寓言


    【題解】


    “寓言”本是篇首二字,但也是本文討論的主要內容之一。所謂寓言,就是寄寓的言論。《莊子》闡述道理和主張,常假托於故事人物,寓言的方法正是《莊子》語言表達上的一大特色。


    全文大體分成六個部分,第一部分至“天均者天倪也”,討論了“寓言”、“重言”和“卮言”,指出宇宙萬物從根本上說是齊一的、等同的,辨析事物的各種言論說到底是不符合客觀事理的,要麽不如忘言,要麽隨順而言不留成見,日日變化更新。第一部分是全文的主體。第二部分至“吾且不得及彼乎”,借莊子之口評說孔子不再勵誌用心,指出再好的言論也不能使人心悅誠服。第三部分至“如觀雀蚊虻相過乎前也”,寫曾參兩次作官心情不一樣,但都不能做到心無牽掛,所以還是不能擺脫外物的拘係。第四部分至“若之何其有鬼邪”,表述體悟大道的過程,指出這其間最為重要的是忘卻死生。第五部分至“強陽者又何以有問乎”,寫影外微陰問影子變化不定的故事,指出無所依待才能隨心而動。餘下為第六部分,寫老子對陽子居的批評以及陽子居的悔改,借此說明去除驕矜、容於眾人,方才能真正做到修身養性。


    【原文】


    寓言十九(1),重言十七(2),卮言日出(3),和以天倪(4)。寓言十九,藉外論之(5)。親父不為其子媒。親父譽之,不若非其父者也;非吾罪也,人之罪也。與己同則應,不與己同則反;同於己為是之(6),異於己為非之(7)。重言十七,所以已言也(8),是為耆艾(9)。年先矣(10),而無經緯本末以期年耆者(11),是非先也。人而無以先人(12),無人道也(13);人而無人道,是之謂陳人(14)。卮言日出,和以天倪,因以曼衍(15),所以窮年(16)。
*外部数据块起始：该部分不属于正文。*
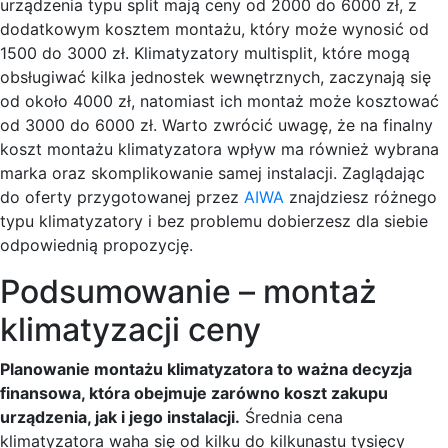
urządzenia typu split mają ceny od 2000 do 6000 zł, z
dodatkowym kosztem montażu, który może wynosić od
1500 do 3000 zł. Klimatyzatory multisplit, które mogą
obsługiwać kilka jednostek wewnętrznych, zaczynają się
od około 4000 zł, natomiast ich montaż może kosztować
od 3000 do 6000 zł. Warto zwrócić uwagę, że na finalny
koszt montażu klimatyzatora wpływ ma również wybrana
marka oraz skomplikowanie samej instalacji. Zaglądając
do oferty przygotowanej przez
AIWA
znajdziesz różnego
typu klimatyzatory i bez problemu dobierzesz dla siebie
odpowiednią propozycję.
Podsumowanie – montaż
klimatyzacji ceny
Planowanie montażu klimatyzatora to ważna decyzja
finansowa, która obejmuje zarówno koszt zakupu
urządzenia, jak i jego instalacji.
Średnia cena
klimatyzatora waha się od kilku do kilkunastu tysięcy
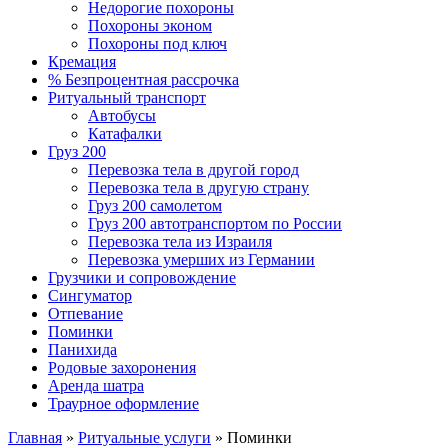
Недорогие похороны
Похороны эконом
Похороны под ключ
Кремация
% Безпроцентная рассрочка
Ритуальный транспорт
Автобусы
Катафалки
Груз 200
Перевозка тела в другой город
Перевозка тела в другую страну
Груз 200 самолетом
Груз 200 автотранспортом по России
Перевозка тела из Израиля
Перевозка умерших из Германии
Грузчики и сопровождение
Сингуматор
Отпевание
Поминки
Панихида
Родовые захоронения
Аренда шатра
Траурное оформление
Главная
»
Ритуальные услуги
»
Поминки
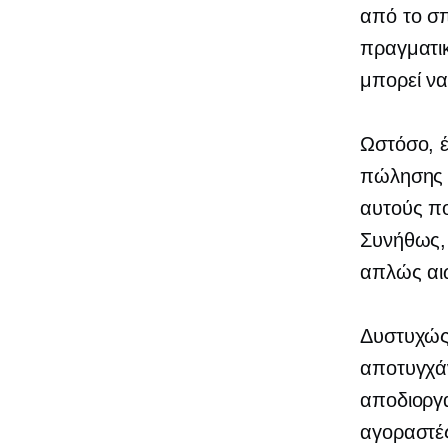
από το σπ
πραγματικ
μπορεί να
Ωστόσο, έ
πώλησης γ
αυτούς πο
Συνήθως, 
απλώς αιω
Δυστυχώς
αποτυγχάν
αποδιοργα
αγοραστές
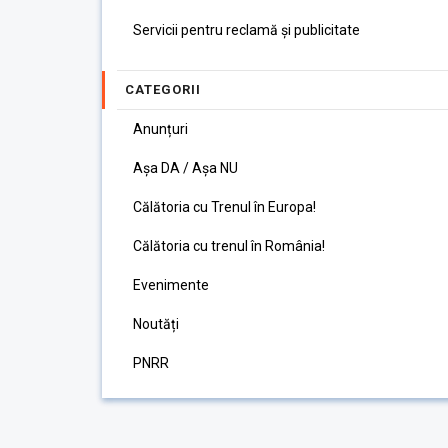
Servicii pentru reclamă și publicitate
CATEGORII
Anunțuri
Așa DA / Așa NU
Călătoria cu Trenul în Europa!
Călătoria cu trenul în România!
Evenimente
Noutăți
PNRR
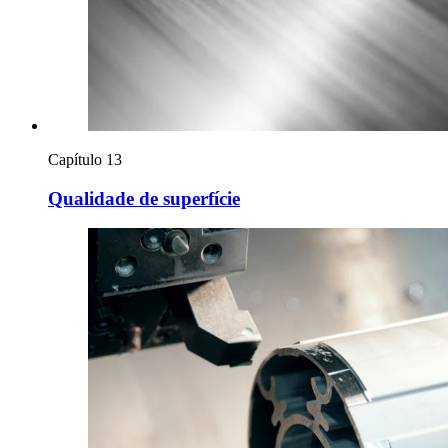
Capítulo 13
Qualidade de superfície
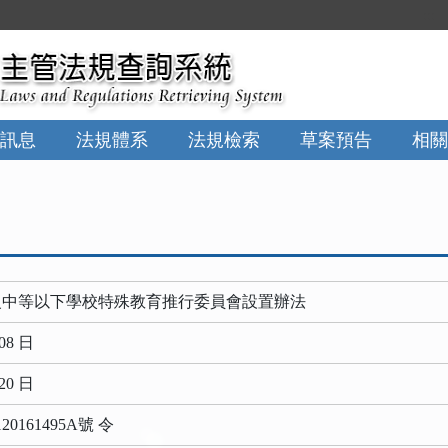
:::
訊息
法規體系
法規檢索
草案預告
相關
級中等以下學校特殊教育推行委員會設置辦法
08 日
20 日
161495A號 令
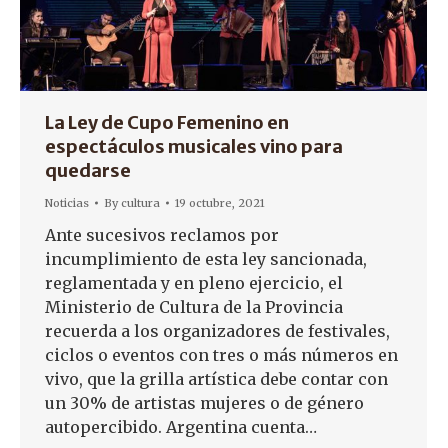
La Ley de Cupo Femenino en
espectáculos musicales vino para
quedarse
Noticias
By
cultura
19 octubre, 2021
Ante sucesivos reclamos por
incumplimiento de esta ley sancionada,
reglamentada y en pleno ejercicio, el
Ministerio de Cultura de la Provincia
recuerda a los organizadores de festivales,
ciclos o eventos con tres o más números en
vivo, que la grilla artística debe contar con
un 30% de artistas mujeres o de género
autopercibido. Argentina cuenta…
    不言則齊(17),齊與言不齊,言與齊不齊也,故曰無言(18)。言無言,終身言,未嚐不言(19);終身不言,未嚐不言。有自也而可(20),有自也而不可;有自也而然(21),有自也而不然。惡乎然?然於然。惡乎不然,不然於不然。惡乎可,可於可。惡乎不可?不可於不可。物固有所然,物固有所可,無物不然,無物不可。非卮言日出,和以天倪,孰得其久!萬物皆種也(22),以不同形相禪(23),始卒若環(24),莫得其倫(25),是謂天均(26)。天均者天倪也。


    【譯文】


    寄寓的言論十句有九句讓人相信,引用前輩聖哲的言論十句有七句讓人相信,隨心表達、無有成見的言論天天變化更新,跟自然的區分相吻合。寄寓之言十句有九句讓人相信,是因為借助於客觀事物的實際來進行論述。做父親的不給自己的兒子做媒。做父親的誇讚兒子,總不如別人來稱讚顯得真實可信;這不是做父親的過錯,是人們易於猜疑的過錯。跟自己的看法相同就應和,跟自己的看法不同就反對;跟自己的看法一致就肯定,跟自己的看法不一致就否定。引述前輩聖哲的言論十句有七句讓人相信,是因為傳告了前輩的論述,這些人都是年事已高的長者。年齡比別人大,卻不能具備治世的本領和通曉事理的端緒而符合長者的厚德,這樣的人就不能算是前輩長者。一個人如果沒有什麽先於他人的長處,也就缺乏做人之道;一個人如果缺乏做人之道,這就稱作陳腐無用的人。隨心表達、無有成見的言論天天變化更新,跟自然的區分相互吻合,因循無盡的變化與發展,因此能持久延年。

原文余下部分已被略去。